Полная версия
Сыновья Ананси
Нил Гейман
Сыновья Ананси
Neil Gaiman
ANANSI BOYS
Печатается с разрешения автора и литературных агентств Writers House LLC и Synopsis Literary Agency.
Copyright © Neil Gaiman, 2005
© В. Гуриев, перевод на русский язык
© ООО «Издательство АСТ», 2014
Посвящение
Сами знаете, как бывает.
Берете книгу, открываете посвящение и обнаруживаете, что автор снова посвятил книгу не вам, а кому-то еще.
Но не в этот раз.
Поскольку мы еще не встречались/шапочно знакомы/ без ума друг от друга/слишком долго не виделись/ нас кое-что связывает/никогда не встретимся, – я верю, несмотря ни на что, мы всегда будем думать друг о друге с нежностью…
Эту книгу я посвящаю вам.
Сами знаете, с какими чувствами, и возможно, понимаете, почему.

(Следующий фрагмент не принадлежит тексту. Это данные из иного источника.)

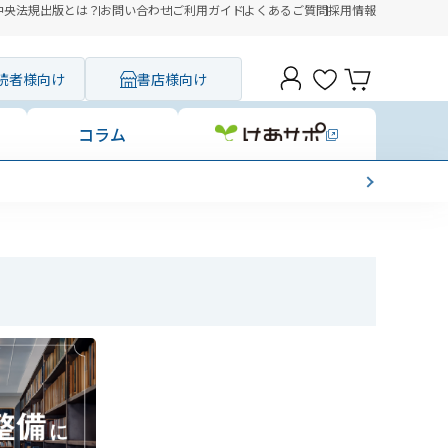
中央法規出版とは？
お問い合わせ
ご利用ガイド
よくあるご質問
採用情報
読者様向け
書店様向け
コラム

Примечание: Пользуясь случаем, автор хотел бы почтительно снять шляпу перед призраками Зоры Нил Хёрстон, Торна Смита, П. Г. Вудхауза и Фредерика «Текса» Эйвери[1].
Глава 1
в которой говорится об именах и семейных отношениях
Как почти все на свете, эта история началась с песни.

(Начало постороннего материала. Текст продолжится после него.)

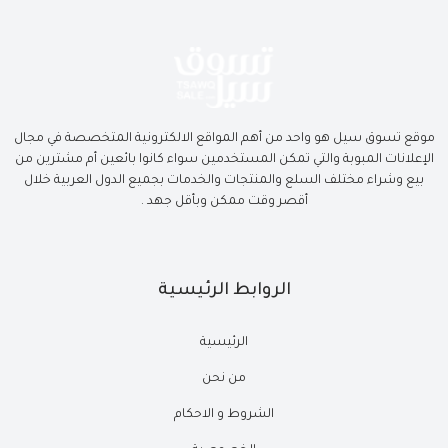
موقع تسوق سيل هو واحد من أهم المواقع الالكترونية المتخصصة في مجال
الإعلانات المبوبة والتي تمكن المستخدمين سواء كانوا بائعين أم مشترين من
بيع وشراء مختلف السلع والمنتجات والخدمات بجميع الدول العربية خلال
أقصر وقت ممكن وبأقل جهد .
الروابط الرئيسية
الرئيسية
من نحن
الشروط و الاحكام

В самом деле, в начале были слова, а с ними возникла мелодия. Именно так был создан мир, свет отделен от тьмы, так все они – и суша, и звезды, и сны, и малые боги, и звери – явились в этот мир.
Их спели.
Большие звери были спеты в мир после того, как Певец разобрался с планетами, и горами, и деревьями, и морями, и зверьми помельче. Пропеты были скалы, что обозначают предел всему, и охотничьи угодья, и тьма.
Песни остались. Они все еще звучат. Правильная песня может сделать императора посмешищем, свергнуть династию. События и их участники давно превратились в пыль, быль и небыль, а песня все звучит. Такова сила песен.

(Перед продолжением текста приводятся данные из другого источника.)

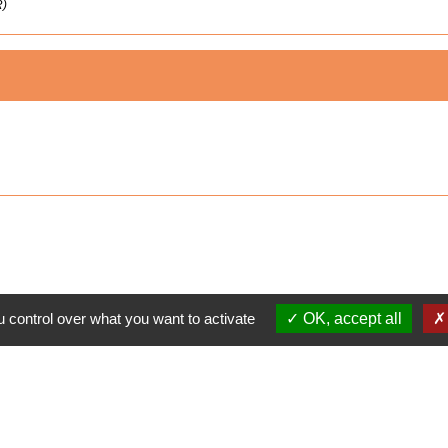
R)
 control over what you want to activate
OK, accept all
s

С песней можно делать многое. Не только создавать миры и воскрешать сущее. Отцу Толстяка Чарли, к примеру, песни пригождались для того, чтобы, как он надеялся и ожидал, провести отличный вечерок.
Пока отец Толстяка Чарли не вошел в бар, бармен пребывал в уверенности, что вечер караоке пройдет через пень колоду, но вот в зал проскользнул маленький старичок, прошел мимо свежеобгоревших на солнце блондинок с улыбками туристок, что сидели у маленькой импровизированной сцены, в углу. Он поприветствовал дам, вежливо приподняв шляпу (а он и правда был в шляпе, без единого пятнышка, зеленой фетровой шляпе и лимонного цвета перчатках), после чего запросто уселся за их столик. Блондинки захихикали.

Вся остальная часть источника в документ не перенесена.